[BUG] Random medperf local server failures: os.getcwd(), FileNotFoundError: No such file or directory #501

VukW · 2023-11-17T16:24:14Z

Issue description

I'm running medperf tutorials in WSL and face a strange behaviour when client and server start to fail randomly. As firstly I was thinking that's an internal medperf issue, I'm going to document details here.
When passing tutorials https://docs.medperf.org/getting_started/benchmark_owner_demo/ (this and other ones), I use a local medperf server. While running some (random) commands (usually heavy ones, that require a lot of i/o operations), I got the following error:

Client side:

Traceback (most recent call last):
File "/home/vukw/anaconda3/envs/env39_medperf/bin/mlcube", line 5, in <module>
from mlcube.__main__ import cli
File "/home/vukw/anaconda3/envs/env39_medperf/lib/python3.9/site-packages/mlcube/__main__.py", line 66, in <module>
default=os.getcwd(),
FileNotFoundError: [Errno 2] No such file or directory

Interesting thing is that it touch not only client side, but a server side also (that's running in an independent bash terminal):

Traceback (most recent call last):
  File "/home/vukw/anaconda3/envs/env39_medperf/lib/python3.9/site-packages/django/db/backends/base/base.py", line 219, in ensure_connection
    self.connect()
  File "/home/vukw/anaconda3/envs/env39_medperf/lib/python3.9/site-packages/django/utils/asyncio.py", line 33, in inner
    return func(*args, **kwargs)
  File "/home/vukw/anaconda3/envs/env39_medperf/lib/python3.9/site-packages/django/db/backends/base/base.py", line 200, in connect
    self.connection = self.get_new_connection(conn_params)
  File "/home/vukw/anaconda3/envs/env39_medperf/lib/python3.9/site-packages/django/utils/asyncio.py", line 33, in inner
    return func(*args, **kwargs)
  File "/home/vukw/anaconda3/envs/env39_medperf/lib/python3.9/site-packages/django/db/backends/sqlite3/base.py", line 209, in get_new_connection
    conn = Database.connect(**conn_params)
sqlite3.OperationalError: unable to open database file

Still, rerun server doesn't help:

$ sh setup-dev-server.sh
realpath: cert.crt: No such file or directory
realpath: cert.key: No such file or directory


1
1

0
CERT FILE must not be empty

Moreover, not just medperf is broken, but pip also:

$ pip list
The folder you are executing pip from can no longer be found.

Workarounds and solutions.

Workarounds

First of all, rerunning server and client in a new bash terminal helps to fix issue - for a while.
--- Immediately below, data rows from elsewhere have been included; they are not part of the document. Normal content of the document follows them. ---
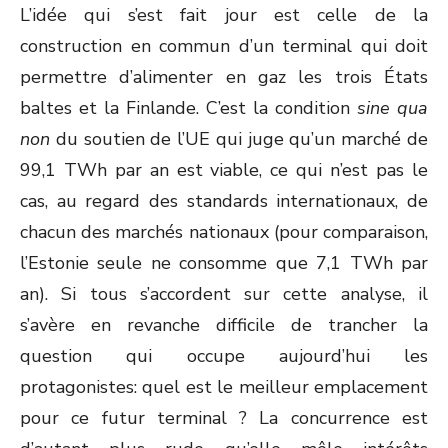
L’idée qui s’est fait jour est celle de la
construction en commun d’un terminal qui doit
permettre d’alimenter en gaz les trois États
baltes et la Finlande. C’est la condition
sine qua
non
du soutien de l’UE qui juge qu’un marché de
99,1 TWh par an est viable, ce qui n’est pas le
cas, au regard des standards internationaux, de
chacun des marchés nationaux (pour comparaison,
l’Estonie seule ne consomme que 7,1 TWh par
an). Si tous s’accordent sur cette analyse, il
s’avère en revanche difficile de trancher la
question qui occupe aujourd’hui les
protagonistes: quel est le meilleur emplacement
pour ce futur terminal ? La concurrence est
Still after a few commands error is raised again.
cd . also helps like a magic. Looks like it resets working directory path - but again only for a while.

Solution debugging

Together with @hasan7n we've found that sometimes such a behavior can be noticed on external encrypted storages: stackoverflow discussion. In my case I checked out repo in Windows env - so all the files are located somewhere on /mnt/c/Users/vykuk/repos/mlc/medperf, that's actually an external and encrypted drive. Moreover, we've found a WSL issue with a similar behavior and workaround, but without notes about drive encryption. So, looks like WSL mounting drive (in my case) is a particular kind of main problem - that sometimes external drives can be locked & unlocked, and it causes working directory issues for all the scripts running on that storages.

Solution

Thus, a reasonable solution (that helped in my case also) is to move a whole medperf repository from windows host mounted drive /mnt/c/.... to the internal WSL filesystem. Moving the whole repo folder to /home/medperf removes the issue.

Future explorations

I still don't know why exactly mounted storage is locked, which conditions lead to it and who is responsible (Windows host or Ubuntu itself). Also, I didn't met such an issue with other projects located on mounted drive - medperf is the first one who reproduces that behavior. Finally, the nature of the issue makes it extremely hard to find a way to reproduce it with 100% guarantee. Same commands can sometimes pass successfully, and next time fail with error.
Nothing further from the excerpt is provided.